One factor contributing to information overload has been the precipitous decrease in the cost of digital storage. The price per gigabyte of hard disk storage has dropped an average rate of more than 50 percent per year for the last eight years. Correspondingly, as illustrated in Figure 1, digital hard disk storage has grown at a rate of more than 85 percent per year over the last eight years.

Figure 1: Cost of Storage Decreases while Capacity Increases
As it becomes increasingly economical to collect and store vast amounts of information, organizations are capturing increasing volumes of unstructured information in the form of e-mail, customer feedback and the free text records of CRM, PLM, SCM and other enterprise systems. Many analysts and reports contend that as much as 80 percent of today's corporate data is now unstructured.
At the same time, dramatic changes are afoot in the legislative and regulatory landscapes and the corporate governance policies of many organizations. Legislators, regulators and even directors of many corporations are imposing new demands requiring organizations to start identifying and reporting earlier and in more detail on all manner of new developments, threats and opportunities.
- TREAD Act: The Transportation Recall Enhancement, Accountability and Documentation Act mandates that automakers report potential recall or customer safety issues to the National Highway Traffic Safety Administration (NHTSA).
- Sarbanes-Oxley: Sarbanes-Oxley provides for public company accounting reform and investor protection.
- The USA PATRIOT Act: Designed to promote increased security by providing tools to intercept and obstruct terrorism, broadens the rights of the federal government to collect and act upon intelligence information.
- Homeland Security Act: Established the Department of Homeland Security and outlines intelligence gathering and terrorism prevention responsibilities and powers.
In many cases, the facts that offer the richest and earliest indicators of threats and opportunities, whether with respect to consumer products or national security, are concentrated in unstructured information sources.
Consequently, many organizations are now facing an information conundrum, thus far unanswered, of storing unstructured information while obtaining maximum business benefit and avoiding legal or regulatory liability. In this environment, is it still a safe or viable strategy to confine enterprise information analysis to the numbers and codes of structured databases? With legal, regulatory and governance systems largely silent on that question, the answer may very well rest with state-of-the-art and technological feasibility.
What if organizations could extend their BI initiatives beyond structured data and into unstructured and mixed or "hybrid" data to discover the next threat to customer safety or national security or the next high-growth market opportunity? Who wants to be in the position of having to defend a failure to take that step on the day after the threat materializes or the opportunity is preempted by a competitor?
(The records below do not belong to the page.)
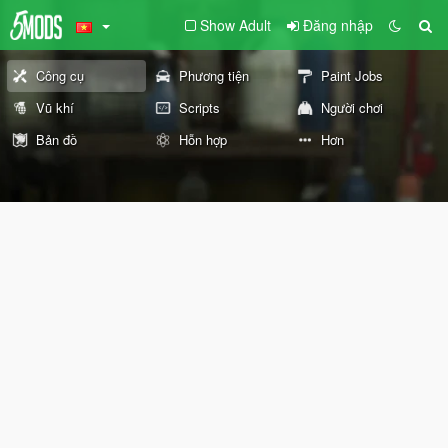
Show Adult
Đăng nhập
Công cụ
Phương tiện
Paint Jobs
Vũ khí
Scripts
Người chơi
Bản đồ
Hỗn hợp
Hơn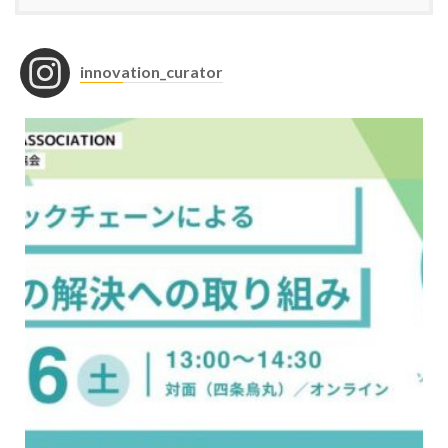
innovation_curator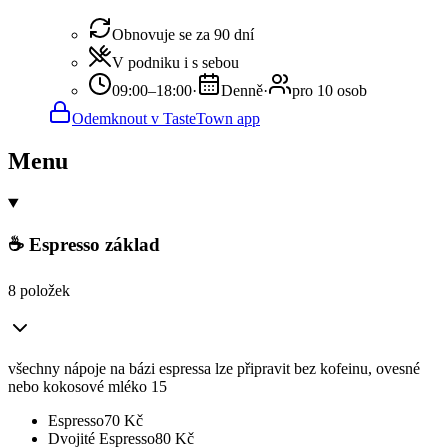
Obnovuje se za 90 dní
V podniku i s sebou
09:00–18:00
·
Denně
·
pro 10 osob
Odemknout v TasteTown app
Menu
☕ Espresso základ
8 položek
všechny nápoje na bázi espressa lze připravit bez kofeinu, ovesné
nebo kokosové mléko 15
Espresso
70
Kč
Dvojité Espresso
80
Kč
Can Unstructured Data Integrate into BI's Relational Reality?
The BI world has grown up on a relational foundation. This statement is not merely a fatalistic bow to the ubiquity of the relational database in the enterprise IT landscape. It is an acknowledgement of the fundamental nature of BI itself.
When a leading analyst group coined the term "business intelligence," it was defined as "a set of concepts and methodologies to improve decision making in business through the use of facts and fact-based systems." Obviously, business problem solving and decision making are best when they are based on the facts. And, in modern organizations, BI is the technology framework for deriving and delivering those facts.
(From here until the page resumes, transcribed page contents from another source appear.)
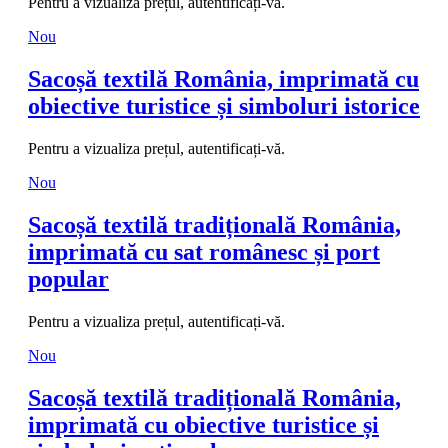
Pentru a vizualiza prețul, autentificați-vă.
Nou
Sacoșă textilă România, imprimată cu
obiective turistice și simboluri istorice
Pentru a vizualiza prețul, autentificați-vă.
Nou
Sacoșă textilă tradițională România,
imprimată cu sat românesc și port
popular
Pentru a vizualiza prețul, autentificați-vă.
Nou
Sacoșă textilă tradițională România,
imprimată cu obiective turistice și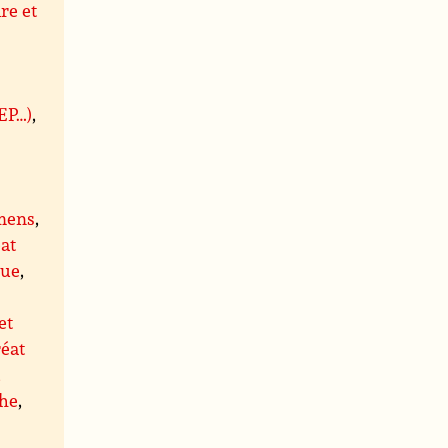
re et
BEP…)
,
mens
,
at
que
,
et
éat
,
he
,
Perhaps less obvious at first blush, however, is that this "fact-based" orientation necessarily involves a relational orientation. As it turns out, "facts" are inherently relational - that is, they are inherently amenable to being expressed entirely in terms of relation types and values. Every fact, whether it reflects the possession of certain characteristics by some person or thing or the occurrence of some event, can be reduced to and expressed in a tabular, relational structure.
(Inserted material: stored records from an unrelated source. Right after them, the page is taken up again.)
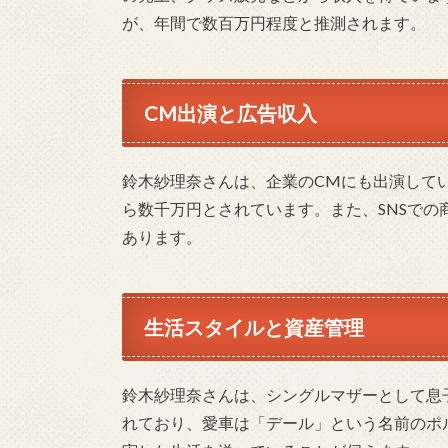
が、年間で数百万円程度と推測されます。
CM出演と広告収入
鈴木紗理奈さんは、企業のCMにも出演して
ら数千万円とされています。また、SNSで
あります。
生活スタイルと資産管理
鈴木紗理奈さんは、シングルマザーとして息
れており、愛車は「デール」という名前のポ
For example, the fact that John Doe has customer ID number 987-65-4321, phone number 201-555-1234 and an address of 100 Maple Street, Anytown, MA 01234, can be expressed as shown in Figure 2:

Figure 2
Similarly, the fact that, as the mechanic discovered in Figure 3, the bolt on the underside of his transmission case cracked because of heat, also can be expressed in a tabular representation:

Figure 3: Tabular Expression
In short, relational orientation of BI is not just a pragmatic reality (i.e., this is the way BI is because it has been this way for 20 years) - it is a fundamental reality (i.e., this is the way BI is because it must be this way). Because the "facts" on which BI systems depend in order to facilitate fact-based decision making are inherently relational in nature, BI itself is inherently relational in its orientation.
Two key questions remain. Are there "facts" of consequence to business decision-makers that are captured in unstructured data? And if so, is it possible to get those facts out of text and into relational structures for BI tools to use them?
Traditionally, efforts to bring unstructured data into BI environments have come down to using statistical natural language processing techniques to consolidate complex "relational facts" into one-dimensional codes, or associating pieces of text with conceptual or topical meta data tags. Unfortunately, these approaches tend to be one-dimensional, expensive and inaccurate. In short, they yield unsatisfactory results.